◆ **WHAT YOU WILL DO**
In the entries below, find the line with "in classic Honda red for $10,599." and the line with "Once there, the veterinary team cond"; reproduce those two lines and all lines between them exactly, without pictures.

(Page-level text extractions)
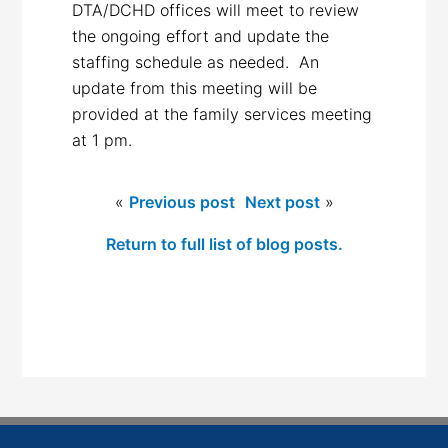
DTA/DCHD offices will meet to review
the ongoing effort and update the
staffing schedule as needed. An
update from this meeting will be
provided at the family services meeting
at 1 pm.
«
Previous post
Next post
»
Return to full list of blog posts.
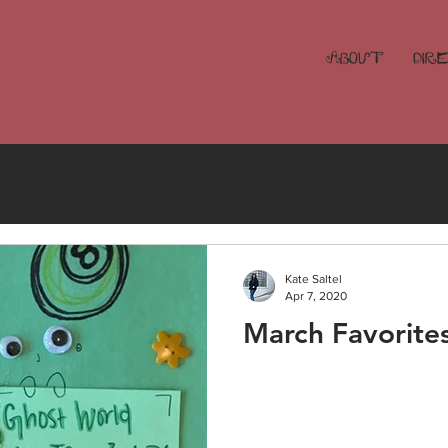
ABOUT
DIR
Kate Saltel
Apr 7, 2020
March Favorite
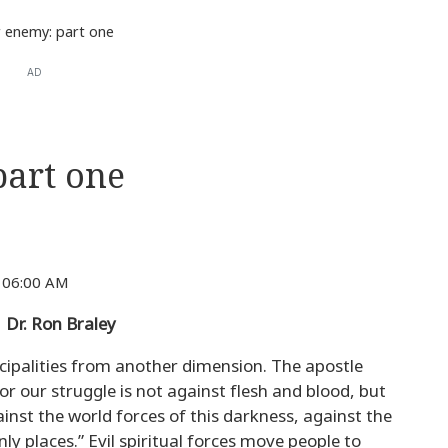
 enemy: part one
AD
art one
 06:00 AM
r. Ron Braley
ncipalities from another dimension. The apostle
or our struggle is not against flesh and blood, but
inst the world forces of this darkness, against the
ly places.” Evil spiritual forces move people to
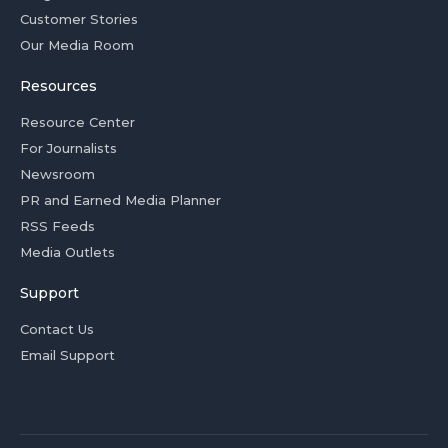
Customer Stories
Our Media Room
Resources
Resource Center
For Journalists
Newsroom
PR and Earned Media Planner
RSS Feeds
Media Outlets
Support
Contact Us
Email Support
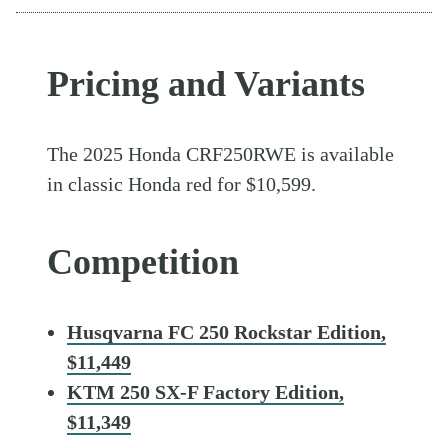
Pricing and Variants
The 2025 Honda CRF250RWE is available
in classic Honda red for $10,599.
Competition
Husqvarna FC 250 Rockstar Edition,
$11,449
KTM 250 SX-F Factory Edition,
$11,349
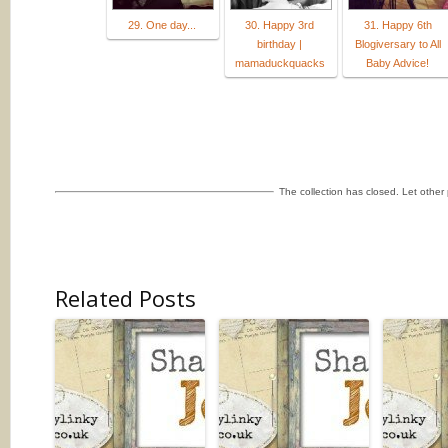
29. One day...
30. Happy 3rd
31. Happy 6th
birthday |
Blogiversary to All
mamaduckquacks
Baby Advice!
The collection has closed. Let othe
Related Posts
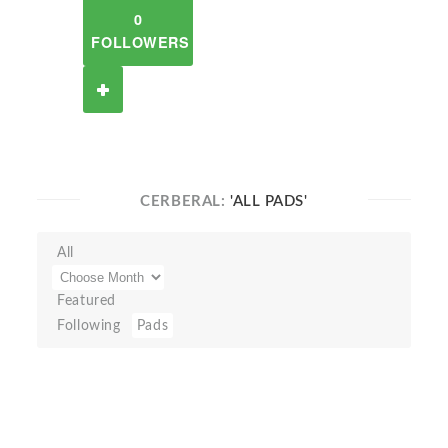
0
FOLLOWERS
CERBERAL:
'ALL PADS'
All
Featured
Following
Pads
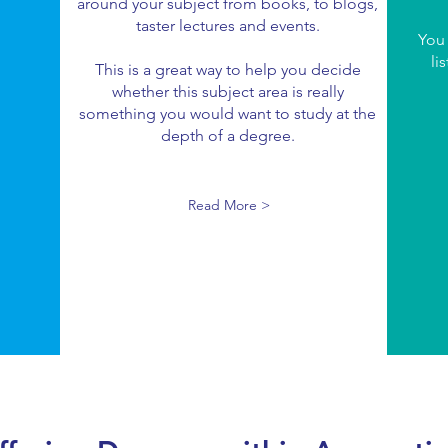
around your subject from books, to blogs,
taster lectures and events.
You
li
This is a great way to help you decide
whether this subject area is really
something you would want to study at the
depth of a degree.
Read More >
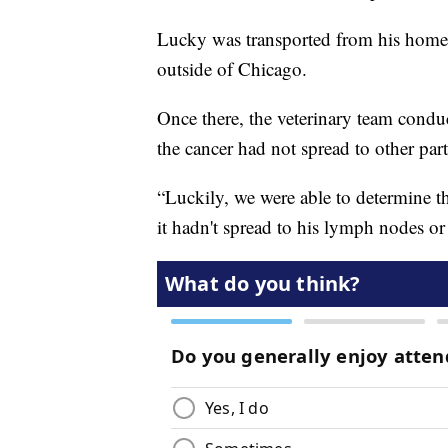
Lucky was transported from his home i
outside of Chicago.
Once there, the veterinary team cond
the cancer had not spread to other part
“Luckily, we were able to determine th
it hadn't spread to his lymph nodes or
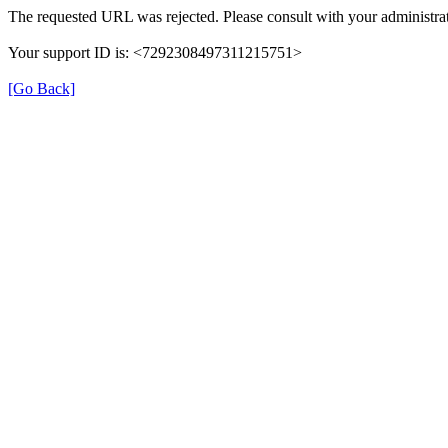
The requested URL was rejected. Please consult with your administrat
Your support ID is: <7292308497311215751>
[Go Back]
---
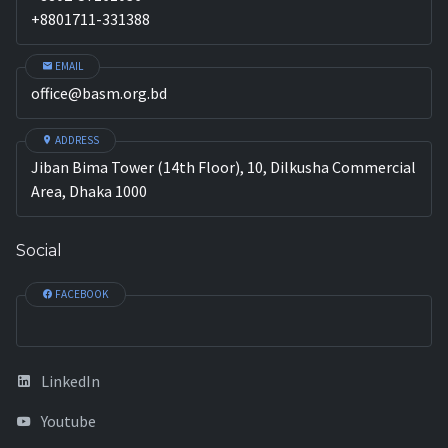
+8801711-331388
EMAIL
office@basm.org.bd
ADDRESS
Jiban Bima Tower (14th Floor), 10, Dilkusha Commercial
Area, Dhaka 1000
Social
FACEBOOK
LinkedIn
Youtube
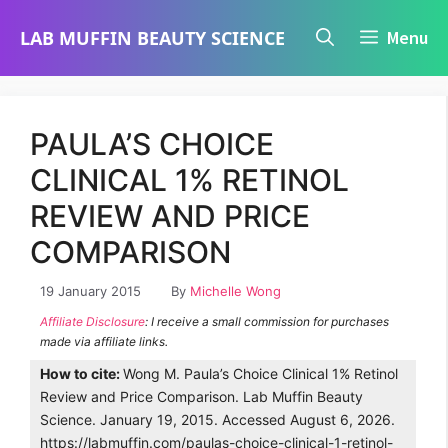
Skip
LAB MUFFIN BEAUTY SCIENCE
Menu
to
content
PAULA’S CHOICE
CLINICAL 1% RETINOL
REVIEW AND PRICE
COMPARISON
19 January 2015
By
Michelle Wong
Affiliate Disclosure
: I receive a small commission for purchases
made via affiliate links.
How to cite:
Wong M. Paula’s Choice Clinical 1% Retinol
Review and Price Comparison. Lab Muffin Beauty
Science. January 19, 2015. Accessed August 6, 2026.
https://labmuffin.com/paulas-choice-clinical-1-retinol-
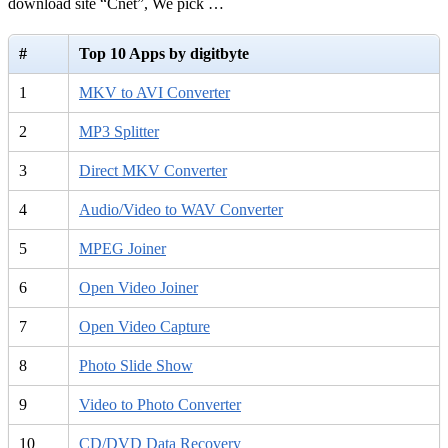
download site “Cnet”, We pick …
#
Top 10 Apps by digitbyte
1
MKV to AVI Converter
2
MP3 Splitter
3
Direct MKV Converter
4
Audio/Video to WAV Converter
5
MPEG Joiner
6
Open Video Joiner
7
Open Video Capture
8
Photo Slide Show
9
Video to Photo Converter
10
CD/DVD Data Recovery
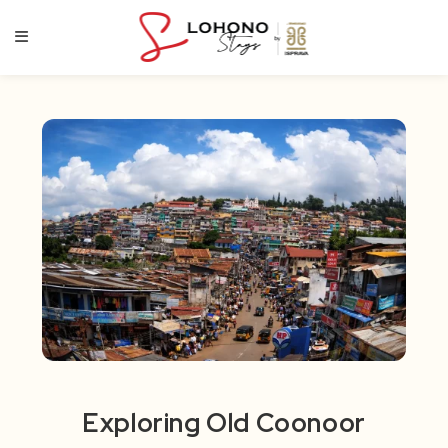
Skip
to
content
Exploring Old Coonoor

◆ **SOLVED EXERCISE**
in classic Honda red for $10,599.
Competition
Husqvarna FC 250 Rockstar Edition,
$11,449
KTM 250 SX-F Factory Edition,
$11,349
29. One day...
30. Happy 3rd
31. Happy 6th
birthday |
Blogiversary to All
mamaduckquacks
Baby Advice!
The collection has closed. Let othe
Related Posts
0
FOLLOWERS
CERBERAL:
'ALL PADS'
All
Featured
Following
Pads
around your subject from books, to blogs,
taster lectures and events.
You
li
This is a great way to help you decide
whether this subject area is really
something you would want to study at the
depth of a degree.
Read More >
Lucky was transported from his home i
outside of Chicago.
Once there, the veterinary team cond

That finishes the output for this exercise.